One big problem with tonight was clearly the last play. I hold coach Gregg Popovich in the highest regard, but even though sharpshooter Brent Barry had an amazing night, you must put the ball in your best playmaker's hands. Manu Ginobili was nowhere to be found in the last two seconds of the ball game.
More importantly, you see the play all the time in the NBA, when a player goes up into the defender and creates contact. None of that previous sentence applies to what Barry did in the last two seconds. It would have been simple: go up into Derek Fisher, get three free throws, and give your team a chance to win the game.
But no. Now the Spurs are staring at a 3-1 deficit, heading back on the road to Los Angeles. The Spurs have not played well on the road either, compiling a 2-6 record in the 2008 playoffs. They better hope they make some changes in a hurry, because the defending champs will be ousted with one more poor performance.
You can't fault the Spurs' effort tonight. They came back from multiple deficits, including one of 14 points in the first quarter. The Spurs staved off every Lakers' run, but couldn't manage to get over the proverbial hump.

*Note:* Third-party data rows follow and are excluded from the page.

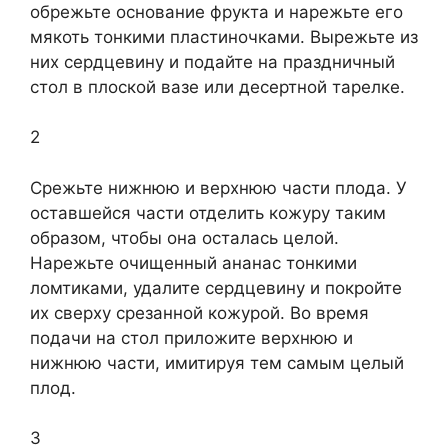
обрежьте основание фрукта и нарежьте его
мякоть тонкими пластиночками. Вырежьте из
них сердцевину и подайте на праздничный
стол в плоской вазе или десертной тарелке.
2
Срежьте нижнюю и верхнюю части плода. У
оставшейся части отделить кожуру таким
образом, чтобы она осталась целой.
Нарежьте очищенный ананас тонкими
ломтиками, удалите сердцевину и покройте
их сверху срезанной кожурой. Во время
подачи на стол приложите верхнюю и
нижнюю части, имитируя тем самым целый
плод.
3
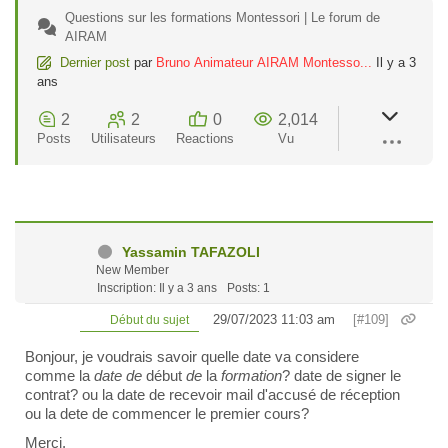
Questions sur les formations Montessori | Le forum de
AIRAM
Dernier post
par
Bruno Animateur AIRAM Montesso...
Il y a 3
ans
2
2
0
2,014
Posts
Utilisateurs
Reactions
Vu
Yassamin TAFAZOLI
New Member
Inscription: Il y a 3 ans
Posts: 1
29/07/2023 11:03 am
[#109]
Début du sujet
Bonjour, je voudrais savoir quelle date va considere
comme la
date de
début
de
la
formation
? date de signer le
contrat? ou la date de recevoir mail d'a
ccusé de réception
ou la dete de commencer le premier cours?
Merci.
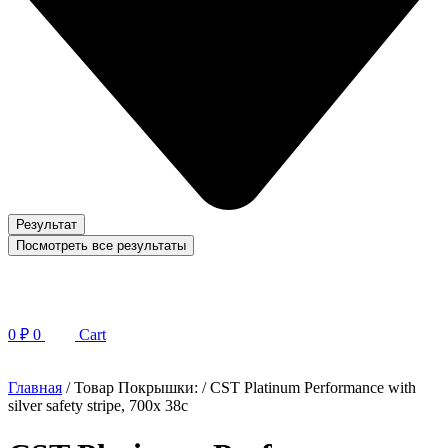
Результат
Посмотреть все результаты
0
₽
0
Cart
Главная
/ Товар Покрышки: / CST Platinum Performance with
silver safety stripe, 700x 38c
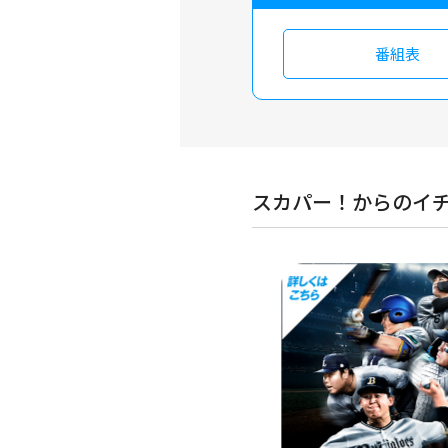
番組表
スカパー！からのイ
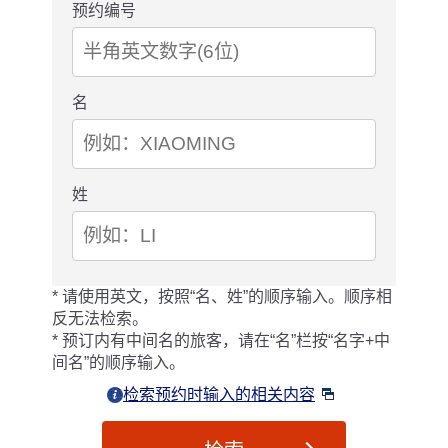
预约编号
名
姓
请使用英文，按照“名、姓”的顺序输入。顺序相
反无法检索。
预订内有中间名的旅客，请在“名”栏按“名字+中
间名”的顺序输入。
检索预约时输入的相关内容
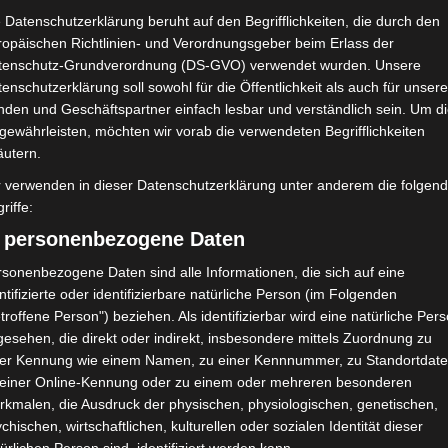
 Datenschutzerklärung beruht auf den Begrifflichkeiten, die durch den
ropäischen Richtlinien- und Verordnungsgeber beim Erlass der
tenschutz-Grundverordnung (DS-GVO) verwendet wurden. Unsere
enschutzerklärung soll sowohl für die Öffentlichkeit als auch für unser
nden und Geschäftspartner einfach lesbar und verständlich sein. Um d
gewährleisten, möchten wir vorab die verwendeten Begrifflichkeiten
äutern.
r verwenden in dieser Datenschutzerklärung unter anderem die folgen
riffe:
) personenbezogene Daten
sonenbezogene Daten sind alle Informationen, die sich auf eine
ntifizierte oder identifizierbare natürliche Person (im Folgenden
troffene Person") beziehen. Als identifizierbar wird eine natürliche Per
esehen, die direkt oder indirekt, insbesondere mittels Zuordnung zu
ner Kennung wie einem Namen, zu einer Kennnummer, zu Standortdate
 einer Online-Kennung oder zu einem oder mehreren besonderen
rkmalen, die Ausdruck der physischen, physiologischen, genetischen,
chischen, wirtschaftlichen, kulturellen oder sozialen Identität dieser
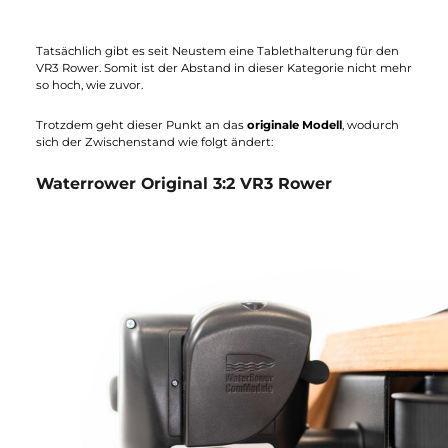
Chlortabletten
Blaue Wasserfarbe
HiRise Adapter Holz
Waterrower LightRing
FlowRow Balance Board
VR3 Rower:
Bodenmatte
Smartphone-/Tablethalterung VR3
Pflege-Set
Chlortabletten
Blaue Wasserfarbe
ComModule
ANT+ Set
Bluetooth / ANT+ Brustgurt
Polar Empfänger
Polar Brustgurt
Ergo-Sitzkissen
Oarsome Rudergriffe
Waterrower LightRing
FlowRow Balance Board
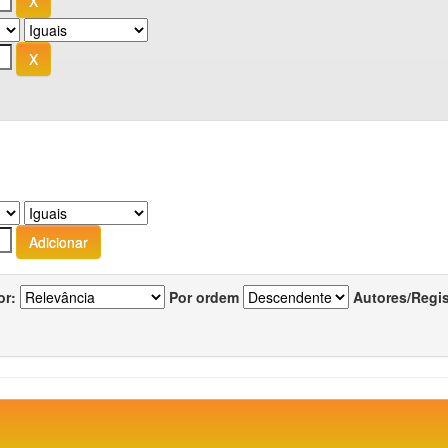
or:
Por ordem
Autores/Regi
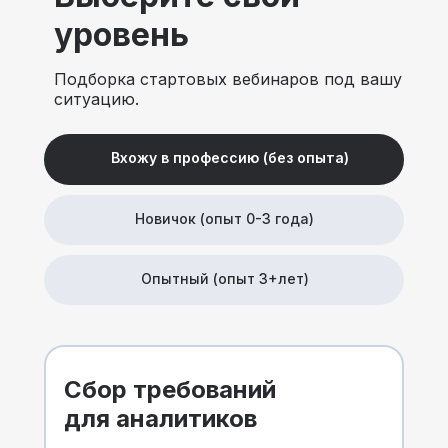
уровень
Подборка стартовых вебинаров под вашу
ситуацию.
Вхожу в профессию (без опыта)
Новичок (опыт 0-3 года)
Опытный (опыт 3+лет)
Сбор требований
для аналитиков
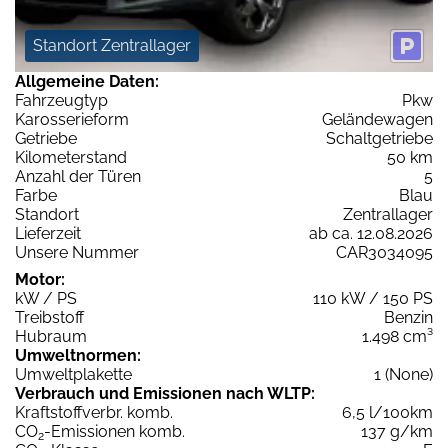
Standort Zentrallager
Allgemeine Daten:
Fahrzeugtyp
Pkw
Karosserieform
Geländewagen
Getriebe
Schaltgetriebe
Kilometerstand
50 km
Anzahl der Türen
5
Farbe
Blau
Standort
Zentrallager
Lieferzeit
ab ca. 12.08.2026
Unsere Nummer
CAR3034095
Motor:
kW / PS
110 kW / 150 PS
Treibstoff
Benzin
Hubraum
1.498 cm³
Umweltnormen:
Umweltplakette
1 (None)
Verbrauch und Emissionen nach WLTP:
Kraftstoffverbr. komb.
6,5 l/100km
CO
-Emissionen komb.
137 g/km
2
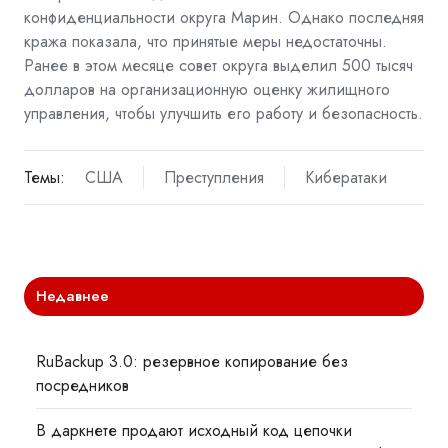
конфиденциальности округа Марин. Однако последняя
кража показала, что принятые меры недостаточны.
Ранее в этом месяце совет округа выделил 500 тысяч
долларов на организационную оценку жилищного
управления, чтобы улучшить его работу и безопасность.
Темы:
США
Преступления
Кибератаки
Недавнее
RuBackup 3.0: резервное копирование без
посредников
В даркнете продают исходный код цепочки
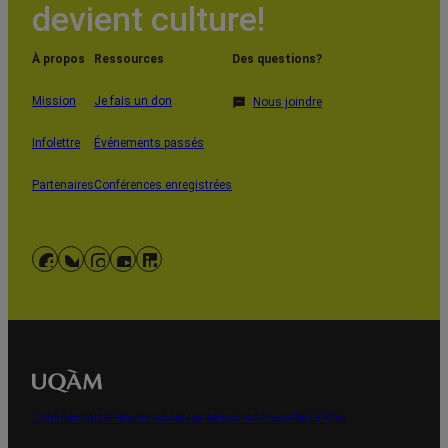
devient culture!
À propos
Ressources
Des questions?
Mission
Je fais un don
Nous joindre
Infolettre
Événements passés
Partenaires
Conférences enregistrées
Facebook
Bluesky
Instagram
YouTube
LinkedIn
Confidentialité
Personnaliser les témoins
Accessibilité Web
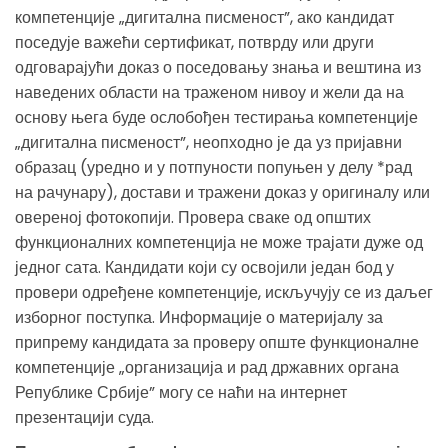
компетенције „дигитална писменост”, ако кандидат
поседује важећи сертификат, потврду или други
одговарајући доказ о поседовању знања и вештина из
наведених области на траженом нивоу и жели да на
основу њега буде ослобођен тестирања компетенције
„дигитална писменост”, неопходно је да уз пријавни
образац (уредно и у потпуности попуњен у делу *рад
на рачунару), достави и тражени доказ у оригиналу или
овереној фотокопији. Провера сваке од општих
функционалних компетенција не може трајати дуже од
једног сата. Кандидати који су освојили један бод у
провери одређене компетенције, искључују се из даљег
изборног поступка. Информације о материјалу за
припрему кандидата за проверу опште функционалне
компетенције „организација и рад државних органа
Републике Србије” могу се наћи на интернет
презентацији суда.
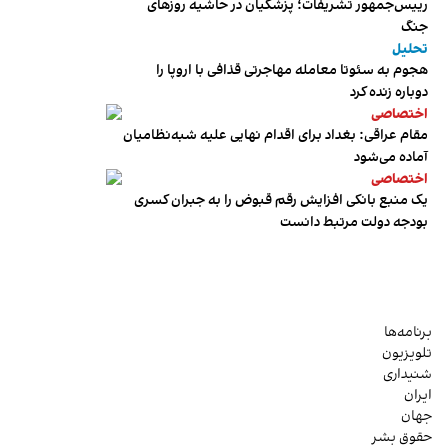
رییس‌جمهور تشریفات؛ پزشکیان در حاشیه روزهای
جنگ
تحلیل
هجوم به سئوتا معامله مهاجرتی قذافی با اروپا را
دوباره زنده کرد
اختصاصی
مقام عراقی: بغداد برای اقدام نهایی علیه شبه‌نظامیان
آماده می‌شود
اختصاصی
یک منبع بانکی افزایش رقم قبوض را به جبران کسری
بودجه دولت مرتبط دانست
برنامه‌ها
تلویزیون
شنیداری
ایران
جهان
حقوق بشر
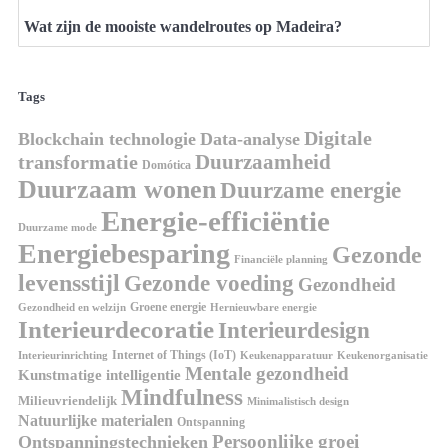
Wat zijn de mooiste wandelroutes op Madeira?
Tags
Digitale
Blockchain technologie
Data-analyse
Duurzaamheid
transformatie
Domótica
Duurzaam wonen
Duurzame energie
Energie-efficiëntie
Duurzame mode
Energiebesparing
Gezonde
Financiële planning
levensstijl
Gezonde voeding
Gezondheid
Groene energie
Gezondheid en welzijn
Hernieuwbare energie
Interieurdecoratie
Interieurdesign
Internet of Things (IoT)
Interieurinrichting
Keukenorganisatie
Keukenapparatuur
Mentale gezondheid
Kunstmatige intelligentie
Mindfulness
Milieuvriendelijk
Minimalistisch design
Natuurlijke materialen
Ontspanning
Persoonlijke groei
Ontspanningstechnieken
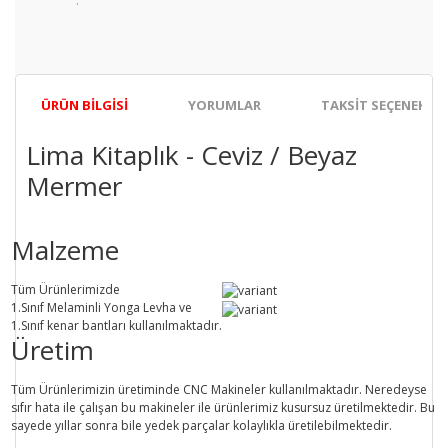
ÜRÜN BILGISI
YORUMLAR
TAKSIT SEÇENEKLER
Lima Kitaplık - Ceviz / Beyaz
Mermer
Malzeme
Tüm Ürünlerimizde
1.Sınıf
Melaminli Yonga Levha ve
1.Sınıf
kenar bantları kullanılmaktadır.
Üretim
Tüm Ürünlerimizin üretiminde
CNC Makine
ler kullanılmaktadır. Neredeyse
sıfır hata ile çalışan bu makineler ile ürünlerimiz kusursuz üretilmektedir. Bu
sayede
yıllar sonra
bile
yedek parçalar
kolaylıkla üretilebilmektedir.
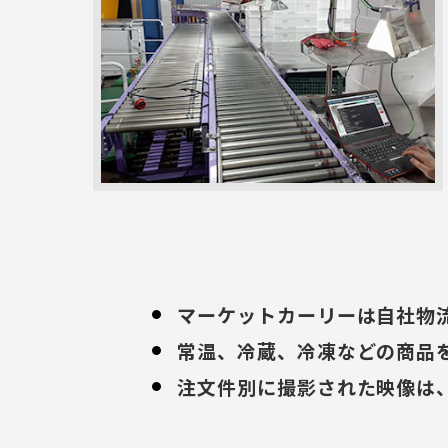
マーケットカーリーは自社物
常温、冷蔵、冷凍などの商品
注文件別に撮影された映像は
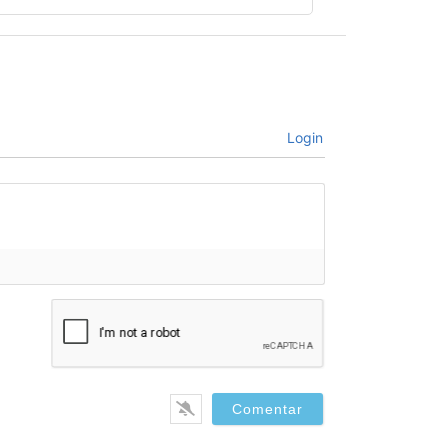
Login
bre*
il*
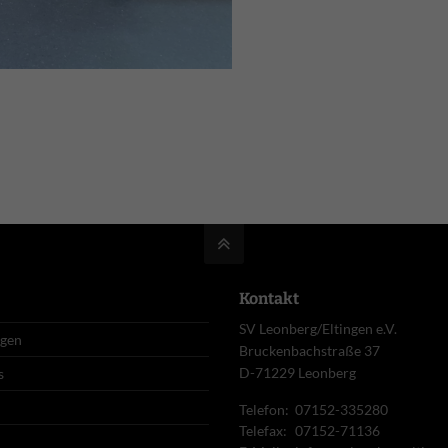
Kontakt
SV Leonberg/Eltingen e.V.
ngen
Bruckenbachstraße 37
D-71229 Leonberg
s
Telefon:
07152-335280
Telefax:
07152-71136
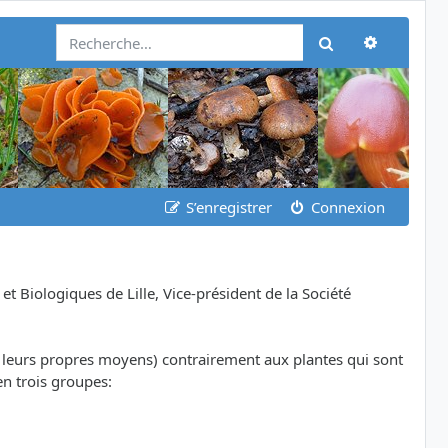
Recherch
Rechercher
S’enregistrer
Connexion
Biologiques de Lille, Vice-président de la Société
ar leurs propres moyens) contrairement aux plantes qui sont
en trois groupes:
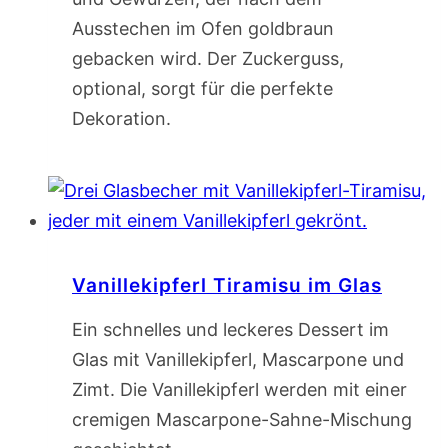
Ausstechen im Ofen goldbraun
gebacken wird. Der Zuckerguss,
optional, sorgt für die perfekte
Dekoration.
Vanillekipferl Tiramisu im Glas
Ein schnelles und leckeres Dessert im
Glas mit Vanillekipferl, Mascarpone und
Zimt. Die Vanillekipferl werden mit einer
cremigen Mascarpone-Sahne-Mischung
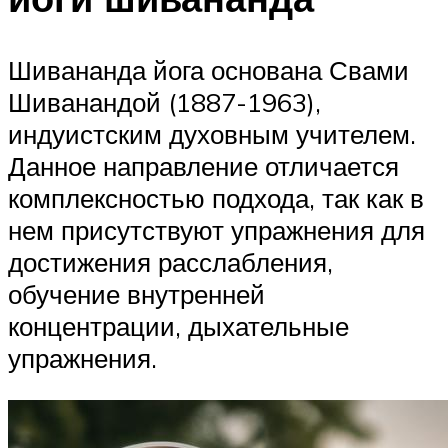
Шивананда йога основана Свами
Шиванандой (1887-1963),
индуистским духовным учителем.
Данное направление отличается
комплексностью подхода, так как в
нем присутствуют упражнения для
достижения расслабления,
обучение внутренней
концентрации, дыхательные
упражнения.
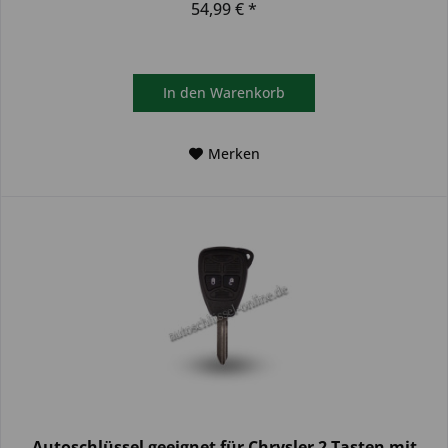
54,99 € *
In den
Warenkorb
Merken
Autoschlüssel geeignet für Chrysler 2 Tasten mit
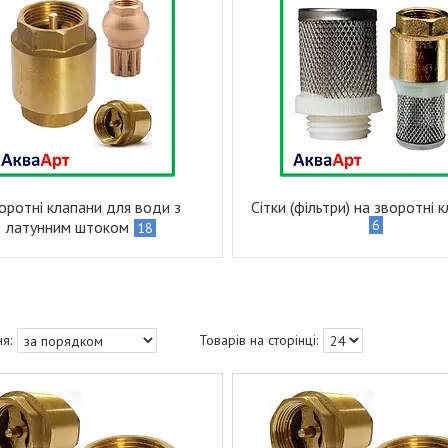
оротні клапани для води з
Сітки (фільтри) на зворотні 
6
латунним штоком
18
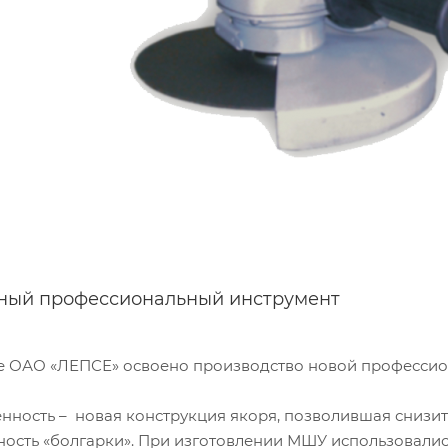
ый профессиональный инструмент
е ОАО «ЛЕПСЕ» освоено производство новой професси
енность – новая конструкция якоря, позволившая снизит
ность «болгарки». При изготовлении МШУ использовал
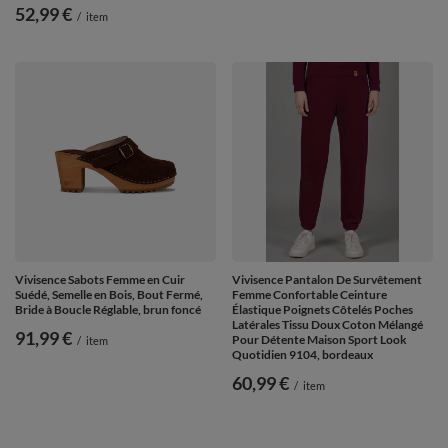
52,99 €
/
item
Vivisence Sabots Femme en Cuir
Vivisence Pantalon De Survêtement
Suédé, Semelle en Bois, Bout Fermé,
Femme Confortable Ceinture
Bride à Boucle Réglable, brun foncé
Élastique Poignets Côtelés Poches
Latérales Tissu Doux Coton Mélangé
91,99 €
Pour Détente Maison Sport Look
/
item
Quotidien 9104, bordeaux
60,99 €
/
item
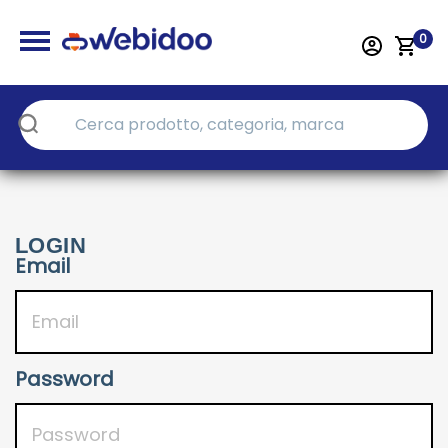
0
LOGIN
Email
Password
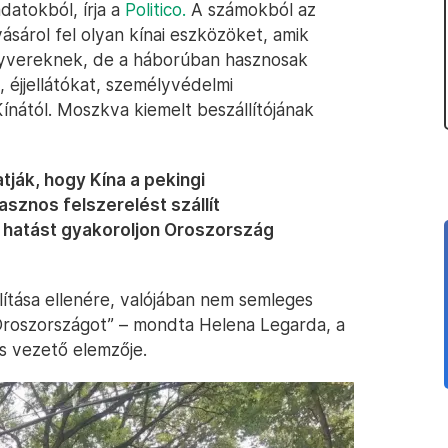
datokból, írja a
Politico.
A számokból az
sárol fel olyan kínai eszközöket, amik
yvereknek, de a háborúban hasznosak
 éjjellátókat, személyvédelmi
Kínától. Moszkva kiemelt beszállítójának
atják, hogy Kína a pekingi
asznos felszerelést szállít
hatást gyakoroljon Oroszország
lítása ellenére, valójában nem semleges
Oroszországot” – mondta Helena Legarda, a
es vezető elemzője.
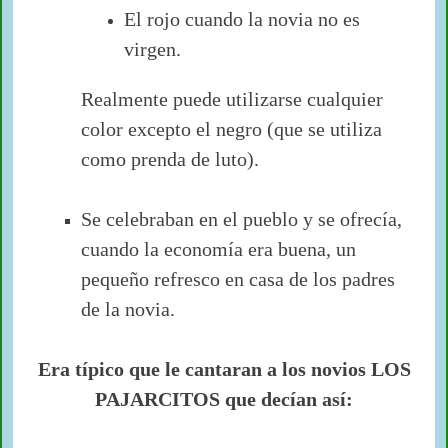
El rojo cuando la novia no es
virgen.
Realmente puede utilizarse cualquier
color excepto el negro (que se utiliza
como prenda de luto).
Se celebraban en el pueblo y se ofrecía,
cuando la economía era buena, un
pequeño refresco en casa de los padres
de la novia.
Era típico que le cantaran a los novios LOS
PAJARCITOS que decían así:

Duncan played another out-of-his-mind game, his fourth double-double in as many games this series. But in the end, the Lakers had just enough to get by the third-seeded Spurs.
As I mentioned earlier in this article, the Spurs are the last sports team I will give up on. They have the experience and wherewithal to fight through the underdog status they now have.
I look forward to a testy and challenging Game Five, but I also think San Antonio will at least make this a six-game series.
That being said—fight on, Spurs! It's not over quite yet.